I'm having some technical difficulities here. 

I recently bought a Tyco Police Pursuit set and with the exception of 1 curve it's complete and in very good shape. 

I cleaned the track with alcohol and a rag and tested 4 different cars and they all stopped at one spot in particular. I checked the short piece of straight track and put some elbow grease into cleaning it. Same thing.

So I switch out the piece to an identical piece of track from another set I have and you guessed, all 4 cars died in the same spot. I've checked the connection to the pieces on both ends to it and everything seems fine--before and after that one piece the cars are great.

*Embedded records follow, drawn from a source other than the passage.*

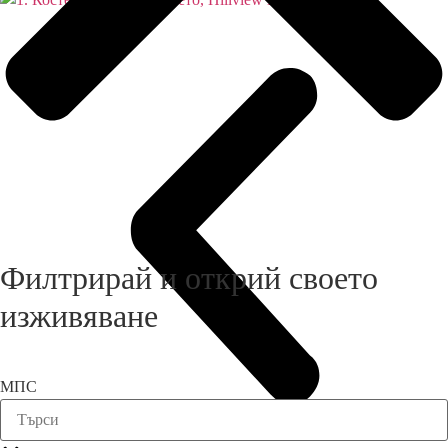
Филтрирай и открий своето
изживяване
МПС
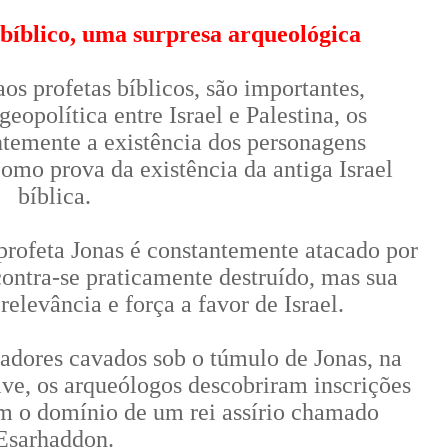
 bíblico, uma surpresa arqueológica
os profetas bíblicos, são importantes,
eopolítica entre Israel e Palestina, os
temente a existência dos personagens
omo prova da existência da antiga Israel
bíblica.
rofeta Jonas é constantemente atacado por
ncontra-se praticamente destruído, mas sua
elevância e força a favor de Israel.
adores cavados sob o túmulo de Jonas, na
ive, os arqueólogos descobriram inscrições
m o domínio de um rei assírio chamado
Esarhaddon.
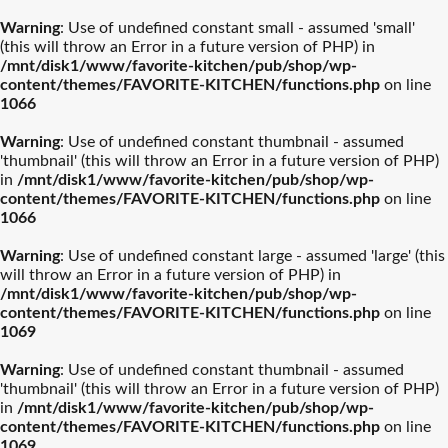
Warning
: Use of undefined constant small - assumed 'small'
(this will throw an Error in a future version of PHP) in
/mnt/disk1/www/favorite-kitchen/pub/shop/wp-
content/themes/FAVORITE-KITCHEN/functions.php
on line
1066
Warning
: Use of undefined constant thumbnail - assumed
'thumbnail' (this will throw an Error in a future version of PHP)
in
/mnt/disk1/www/favorite-kitchen/pub/shop/wp-
content/themes/FAVORITE-KITCHEN/functions.php
on line
1066
Warning
: Use of undefined constant large - assumed 'large' (this
will throw an Error in a future version of PHP) in
/mnt/disk1/www/favorite-kitchen/pub/shop/wp-
content/themes/FAVORITE-KITCHEN/functions.php
on line
1069
Warning
: Use of undefined constant thumbnail - assumed
'thumbnail' (this will throw an Error in a future version of PHP)
in
/mnt/disk1/www/favorite-kitchen/pub/shop/wp-
content/themes/FAVORITE-KITCHEN/functions.php
on line
1069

So my question is would it be possible that one or both of the pieces on either end of that small straight have something wrong with them that would allow the car to run _on_ them but cause a dead spot _after_ them?

I know this sounds ridiculous..just getting my feet wet again and trying figure out what could be causing this being I switched the piece out and it's still happening.

Thanks in advance!


----------



## Grandcheapskate (Jan 5, 2006)

Remember that you need two electrical connection breaks (not one!) before you see a dead spot. My guess is you have a bad connection on both sides of that straight. Why? Probably because the pieces on both sides of that straight have bad end connections that are not making contact with the (supposedly) dead piece of track.

To test for a single dead spot where there is only one power tap (your terminal track), simply seperate two track sections around the halfway point of the layout. Now, put a car on both sides of that break. Do they both get power? If not, then move the car around the track, starting from the terminal track, until there is no power. There's your break.

The fix? Pry the end of the rail out a little so it makes better contact with the adjoining piece. And make sure they are clean.

Joe


----------



## Seventy7 (Jul 4, 2012)

Thanks Joe, I'll give it a shot!


----------